Every year, new neural language models appear, and the texts generated by them become increasingly difficult to distinguish from those written by humans. Already, this greatly simplifies many areas of human activity. At the same time, the development of these technologies reduces the value and accessibility of human texts. This problem is particularly relevant to education and creative industries.
And so, experts in machine learning are challenged by the task of detecting AI-generated texts (artificial text detection, ATD). Such methods have been actively appearing in recent years, but most of them are designed to detect samples of individual generation models, either using the model itself or training on a dataset of its generations; they also have other limitations. Some researchers call on developers to inject some detectable artifacts into model generations that can be detected in a text sample — an idea, known as watermarking. Others think that propose a retrieval-based detector that could be implemented by text generation service providers: they should store the hash value of every text generated by their model and retrieve it by request. Finally, some believe that perfect artificial text detection is impossible.
A team of researchers from several Russian institutes is not ready to give up so quickly. Scientists have found that certain numerical representations of sufficiently long texts have a very remarkable geometry. In particular, as it turned out, one of its statistics — the so-called intrinsic dimensionality — can serve as a reliable indicator of whether the text is "natural" (that is, written by a human) or "artificial" (generated using a neural network model). Based on this observation, the team created a robust and universal detector for "artificial" texts.
The main idea: real and artificial text have different intrinsic dimension
Other researchers working in this field have already suggested using the intrinsic dimension of data representations, neural network weights, or parameters needed to adapt to some downstream task. However, even if we assume that a dataset fits into some surface in a high-dimensional feature space, it is not easy to estimate its dimension due to various noise and the ambiguity of estimating a surface from a sparse set of points.
The authors of the new approach propose to estimate the geometry of every text sample as a separate object, naturally, if it is long enough (about 200 words or more) and fluent. Texts generated by modern language models usually do not contain grammatical, syntactical, or local semantic inconsistencies and generally meet these conditions.
Following the proposed method, firstly text is to be passed through a pretrained Transformer model, and the output is a set of contextualized embeddings — one for every token in the text (punctuation mark, word, or its part if it does not belong entirely to the limited vocabulary of the model). From a mathematical point of view, such an embedding is a vector of fixed length (or just a point in Euclidean space), the numerical value of which is determined by both the token itself and its context.
The next step is to estimate the dimensionality of the multidimensional surface on which this set of points lies which is considerable difficulty.
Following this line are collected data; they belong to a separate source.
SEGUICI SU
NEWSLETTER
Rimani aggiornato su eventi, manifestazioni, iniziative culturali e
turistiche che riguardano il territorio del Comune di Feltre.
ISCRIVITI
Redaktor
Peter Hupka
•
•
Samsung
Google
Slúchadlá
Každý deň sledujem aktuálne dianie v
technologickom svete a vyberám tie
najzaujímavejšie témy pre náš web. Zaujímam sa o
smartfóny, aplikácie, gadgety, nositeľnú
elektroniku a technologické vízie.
The fact is that geometric representations of real data can have a complicated hierarchical structure, and their dimensionality depends on the scale at which they are studied. Therefore, as an approximate estimate, the same techniques are often used for estimating fractals' complexity.
There are many ways to estimate intrinsic dimensionality, and their differences are due to different assumptions about the structure of data. The article's authors compared the results of their application to context-dependent embeddings of texts and then proposed a new method based on the concept of Persistent Homology from Topological Data Analysis. As experiments showed, the proposed method — Persistent Homology Dimension (PHD) — was more stable to changes in style or length of the text, as well as different types of linguistic noise.
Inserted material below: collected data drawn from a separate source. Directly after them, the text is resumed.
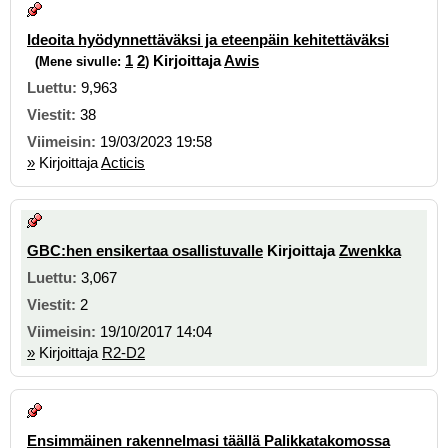
Ideoita hyödynnettäväksi ja eteenpäin kehitettäväksi
1
2
Kirjoittaja
Awis
(Mene sivulle:
)
9,963
38
19/03/2023 19:58
»
Kirjoittaja
Acticis
GBC:hen ensikertaa osallistuvalle
Kirjoittaja
Zwenkka
3,067
2
19/10/2017 14:04
»
Kirjoittaja
R2-D2
Ensimmäinen rakennelmasi täällä Palikkatakomossa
The researchers worked with two corpora of texts: "natural" and "artificial", that is, generated by various language models. The first was collected from texts of different styles and different sources, including articles from Wikipedia, posts on Reddit, and Q&A in various fields of knowledge from the StackExchange website. "Artificial" texts were created differently, depending on the specific task, but most were either expanded answers to questions or generated continuations of short excerpts (in two sentences). Different text generation models were used: GPT2-XL, OPT13b, GPT3.5.
The main thing that the experiments showed was a confident difference in intrinsic dimensionality for texts written by humans and machines. Italian and Spanish human texts had the highest dimensionality (10 ± 1), while Japanese and Chinese had the lowest (7 ± 1). However, regardless of the language, machine-generated texts demonstrated, on average, one and a half units less dimensionality with good statistical significance.
PHD distributions in different languages on Wikipedia data. Embeddings are obtained from XLM-RoBERTa-base (multilingual)
During experimental testing, the method proposed by the researchers outperformed other ATD methods, including GPTZero and the OpenAI detector introduced together with the ChatGPT model to reduce its expected social harm. The new approach demonstrated another important advantage: less non-native speaker bias present in ML-based artificial text detectors.